Every so often I get asked about the distinction between a dissolution of marriage and annulment in Missouri. The distinction lies in the fact that a divorce ends a valid, pre-existing marriage. An annulment, on the other hand, declares that the supposed marriage between two parties never existed — that is it was void ab initio (void from the beginning). A divorce is contingent on a valid marriage, while an annulment is a Court finding saying the marriage never existed.

A divorce in Missouri will be granted if the marriage is “irretrievably broken.” Generally, this is a point agreed on by the parties. As such, most of the disputes in a divorce proceeding center on not whether a divorce should or should not be granted, but instead on how the property should be allocated, whether Separate Maintenance (AKA Alimony) should be awarded, Child Custody (if applicable), Child Support (if applicable), and property and Marital Debt in a Divorce.

Much of the fights with annulments focus on whether it should even be granted by the court. There is no specific annulment statute in Missouri.
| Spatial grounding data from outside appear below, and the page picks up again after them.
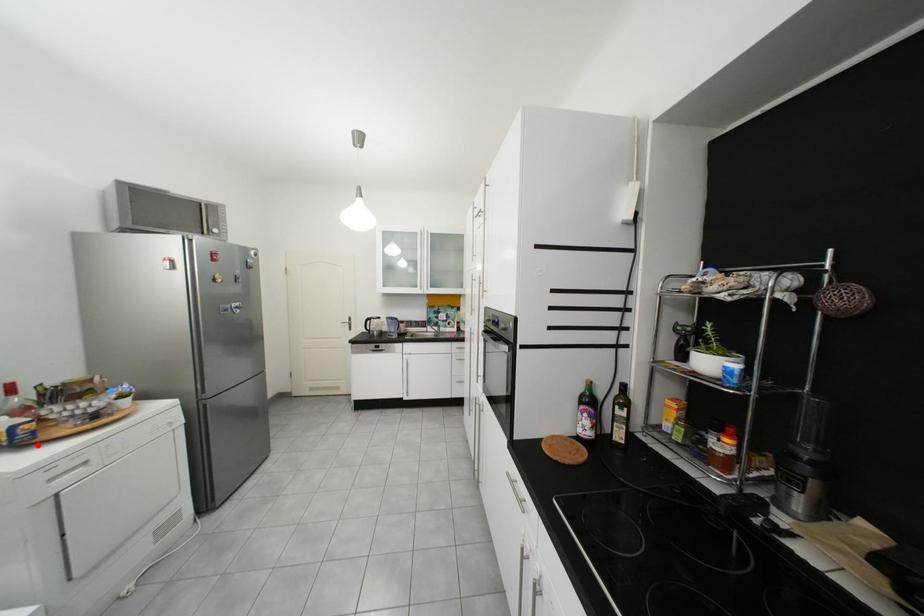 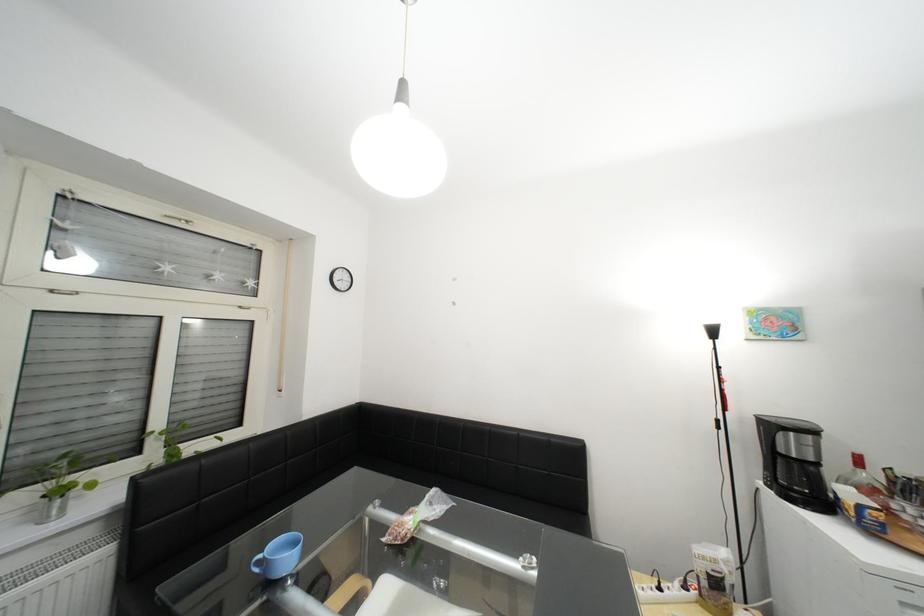 In the second image, find the point that corresponds to the highlighted location in the first image.

(886, 533) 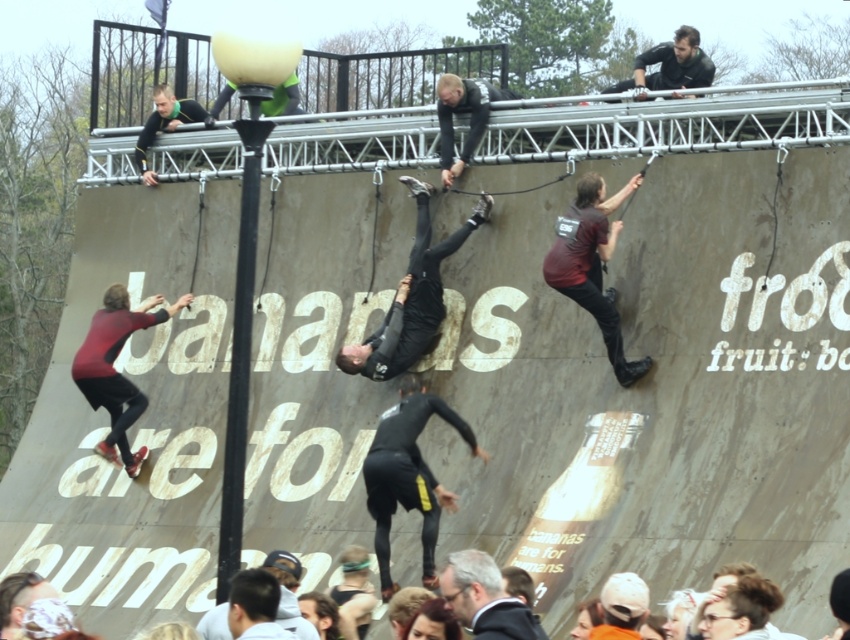 You are an observer standing at the base of the obstacle course wall. You notice two points marked on the wall at coordinates point (656, 45) and point (247, 634). Which point is closer to your current position?

Point (247, 634) is closer to your current position because it is less further to the viewer than point (656, 45), which is further away.

You are a drone operator trying to capture a closeup shot of the black wetsuit at center. The drone has a maximum range of 250 feet. Can the drone safely capture the shot without exceeding its range?

The black wetsuit at center is 242.79 feet away from the viewer. Since the drone has a maximum range of 250 feet, it can safely capture the shot as the distance is within the drone operator range limit.

You are a participant in the obstacle course and need to reach the dark gray fabric at upper center. Based on its position, which part of the wall should you aim to climb towards?

The dark gray fabric at upper center is located at point (670, 65), so you should aim to climb towards the upper center section of the wall to reach it. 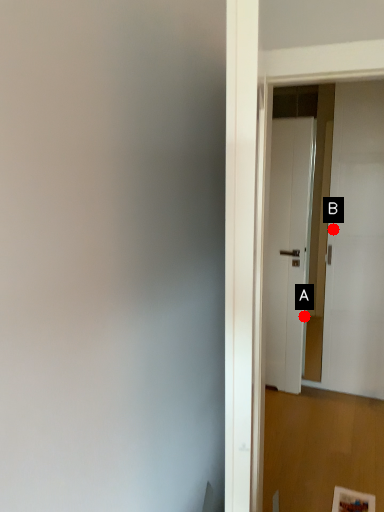 Question: Two points are circled on the image, labeled by A and B beside each circle. Which point is closer to the camera?

Choices:
 (A) A is closer
 (B) B is closer

Answer: (B) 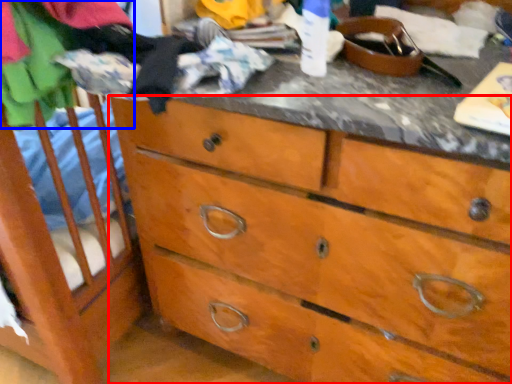 Question: Which object appears farthest to the camera in this image, chest of drawers (highlighted by a red box) or clothing (highlighted by a blue box)?

Choices:
 (A) chest of drawers
 (B) clothing

Answer: (B) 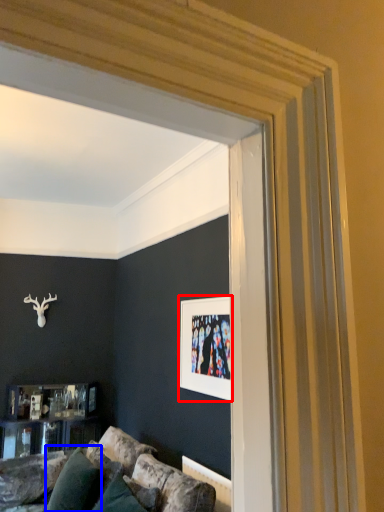 Question: Which of the following is the farthest to the observer, picture frame (highlighted by a red box) or pillow (highlighted by a blue box)?

Choices:
 (A) picture frame
 (B) pillow

Answer: (B) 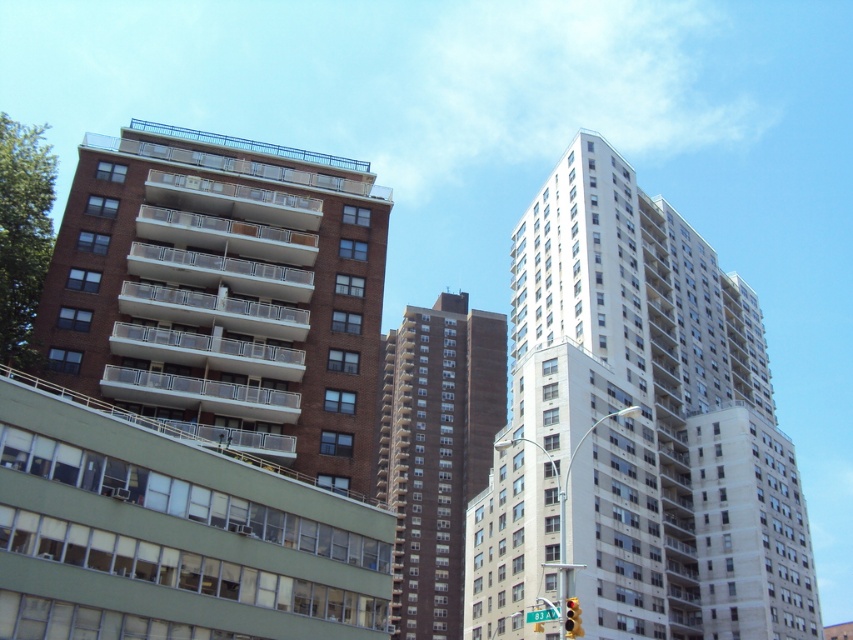 Between white smooth building at center and brown brick building at center, which one has less height?

With less height is brown brick building at center.

Is white smooth building at center below brown brick building at center?

Actually, white smooth building at center is above brown brick building at center.

Find the location of a particular element. This screenshot has width=853, height=640. white smooth building at center is located at coordinates (637, 429).

Which is more to the left, brown brick building at upper left or brown brick building at center?

brown brick building at upper left

Does brown brick building at upper left have a larger size compared to brown brick building at center?

Incorrect, brown brick building at upper left is not larger than brown brick building at center.

Where is `brown brick building at upper left`? Image resolution: width=853 pixels, height=640 pixels. brown brick building at upper left is located at coordinates (224, 292).

Is brown brick building at center thinner than green plastic street sign at center?

Incorrect, brown brick building at center's width is not less than green plastic street sign at center's.

The width and height of the screenshot is (853, 640). In order to click on brown brick building at center in this screenshot , I will do `click(436, 451)`.

Which is behind, point (492, 406) or point (546, 609)?

The point (492, 406) is more distant.

I want to click on brown brick building at center, so click(436, 451). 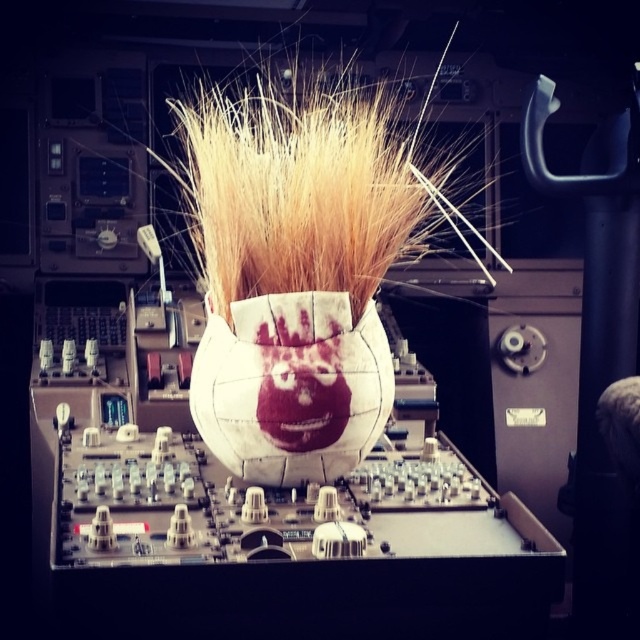 This screenshot has height=640, width=640. What do you see at coordinates (307, 184) in the screenshot? I see `golden straw hair at center` at bounding box center [307, 184].

Which of these two, golden straw hair at center or white fabric vase at center, stands taller?

golden straw hair at center

Which is in front, point (365, 131) or point (244, 440)?

Positioned in front is point (244, 440).

Locate an element on the screen. golden straw hair at center is located at coordinates (307, 184). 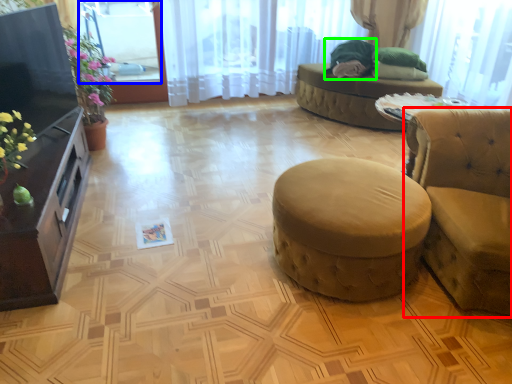 Question: Based on their relative distances, which object is nearer to studio couch (highlighted by a red box)? Choose from window screen (highlighted by a blue box) and open (highlighted by a green box).

Choices:
 (A) window screen
 (B) open

Answer: (B) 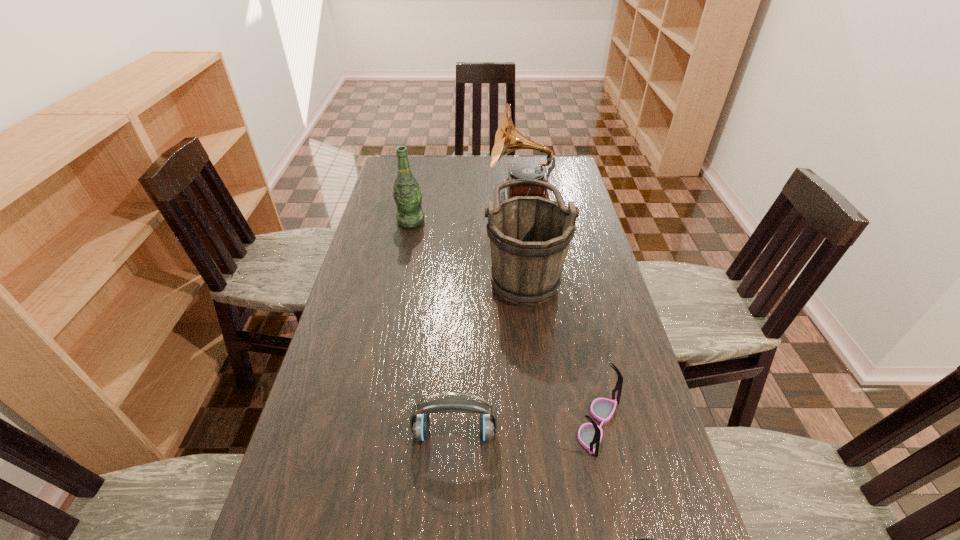 At what (x,y) coordinates should I click in order to perform the action: click on free space between the phonograph_record and the taller spectacles. Please return your answer as a coordinate pair (x, y). Looking at the image, I should click on click(560, 308).

Locate an element on the screen. The height and width of the screenshot is (540, 960). vacant space that is in between the farther spectacles and the leftmost object is located at coordinates (505, 323).

Where is `object that stands as the fifth closest to the bucket`? object that stands as the fifth closest to the bucket is located at coordinates (634, 539).

You are a GUI agent. You are given a task and a screenshot of the screen. Output one action in this format:
    pyautogui.click(x=<x>, y=<y>)
    Task: Click on the object that is the fourth closest to the headset
    
    Given the screenshot: What is the action you would take?
    pyautogui.click(x=408, y=196)

The width and height of the screenshot is (960, 540). I want to click on the closest spectacles to the bucket, so click(590, 434).

I want to click on spectacles identified as the second closest to the leftmost object, so click(634, 539).

At what (x,y) coordinates should I click in order to perform the action: click on vacant position in the image that satisfies the following two spatial constraints: 1. on the horn of the phonograph_record; 2. on the surface of the fifth nearest object. Please return your answer as a coordinate pair (x, y). Image resolution: width=960 pixels, height=540 pixels. Looking at the image, I should click on (525, 221). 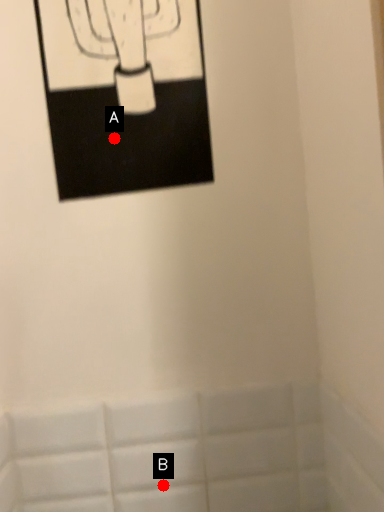 Question: Two points are circled on the image, labeled by A and B beside each circle. Which point is farther from the camera taking this photo?

Choices:
 (A) A is further
 (B) B is further

Answer: (B) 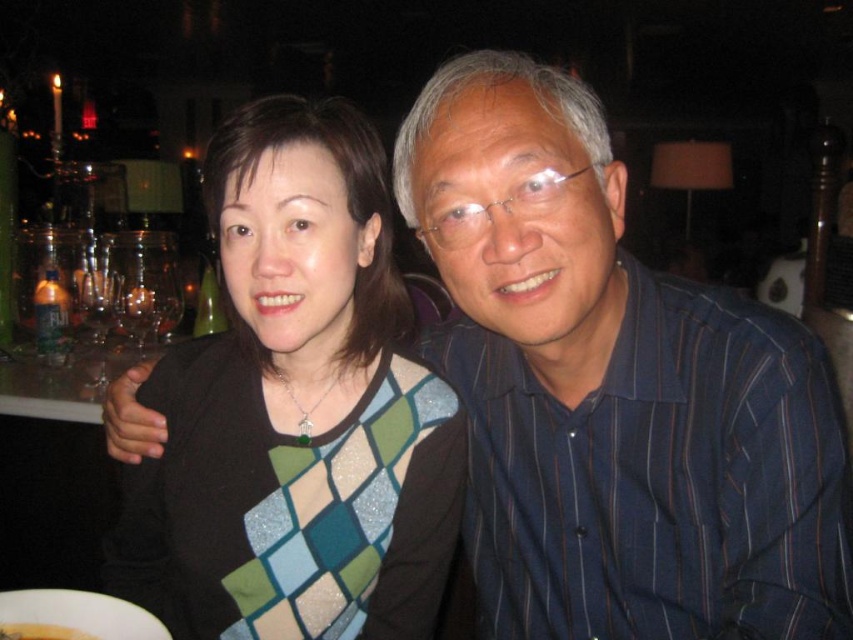 Question: Which point appears closest to the camera in this image?

Choices:
 (A) (85, 381)
 (B) (82, 634)

Answer: (B)

Question: Which point is closer to the camera taking this photo?

Choices:
 (A) (280, 182)
 (B) (84, 385)
 (C) (128, 609)
 (D) (24, 627)

Answer: (D)

Question: Can you confirm if matte black sweater at center is smaller than matte glass table at lower left?

Choices:
 (A) yes
 (B) no

Answer: (B)

Question: Is white glossy plate at lower left thinner than yellow smooth banana at lower left?

Choices:
 (A) yes
 (B) no

Answer: (B)

Question: Which of the following is the closest to the observer?

Choices:
 (A) (543, 266)
 (B) (47, 636)
 (C) (357, 486)
 (D) (78, 365)

Answer: (A)

Question: Is matte black sweater at center closer to the viewer compared to yellow smooth banana at lower left?

Choices:
 (A) no
 (B) yes

Answer: (A) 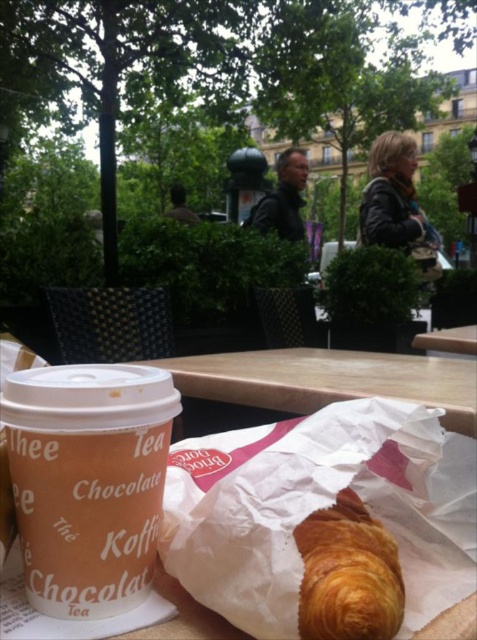 Question: Among these objects, which one is nearest to the camera?

Choices:
 (A) brown paper cup at lower left
 (B) wooden table at center
 (C) golden flaky croissant at center

Answer: (C)

Question: Does brown paper cup at lower left have a greater width compared to golden flaky croissant at center?

Choices:
 (A) no
 (B) yes

Answer: (B)

Question: Is wooden table at center positioned before golden flaky croissant at center?

Choices:
 (A) yes
 (B) no

Answer: (B)

Question: Which of the following is the closest to the observer?

Choices:
 (A) (52, 593)
 (B) (290, 358)

Answer: (A)

Question: Does brown paper cup at lower left have a greater width compared to golden flaky croissant at center?

Choices:
 (A) yes
 (B) no

Answer: (A)

Question: Which point is closer to the camera?

Choices:
 (A) (383, 618)
 (B) (258, 376)
 (C) (100, 524)

Answer: (A)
Rather, two statutory sections hint at annulment by saying certain marriages are void:

451.020. All marriages between parents and children, including grandparents and grandchildren of every degree, between brothers and sisters of the half as well as the whole blood, between uncles and nieces, aunts and nephews, first cousins, and between persons who lack capacity to enter into a marriage contract, are presumptively void; and it shall be unlawful for any city, county or state official having authority to issue marriage licenses to issue such marriage licenses to the persons heretofore designated, and any such official who shall issue such licenses to the persons aforesaid knowing such persons to be within the prohibition of this section shall be deemed guilty of a misdemeanor; and this prohibition shall apply to persons born out of lawful wedlock as well as those in lawful wedlock. It shall be presumed that marriages between persons who lack capacity to enter into a marriage contract are prohibited unless the court having jurisdiction over such persons approves the marriage.

451.030. All marriages, where either of the parties has a former wife or husband living, shall be void, unless the former marriage shall have been dissolved.

Moreover, there are certain circumstances developed in Missouri case precedent in which an annulment may be awarded, such as impotency or fraudulent inducement.

While there are different analytical structures for divorce and marriage, they do always end a marriage (or at least formally state that there never was one). Two paths to the same destination, but the collateral lifelong consequences of a divorce and annulment do differ (i.e., married versus never having been married).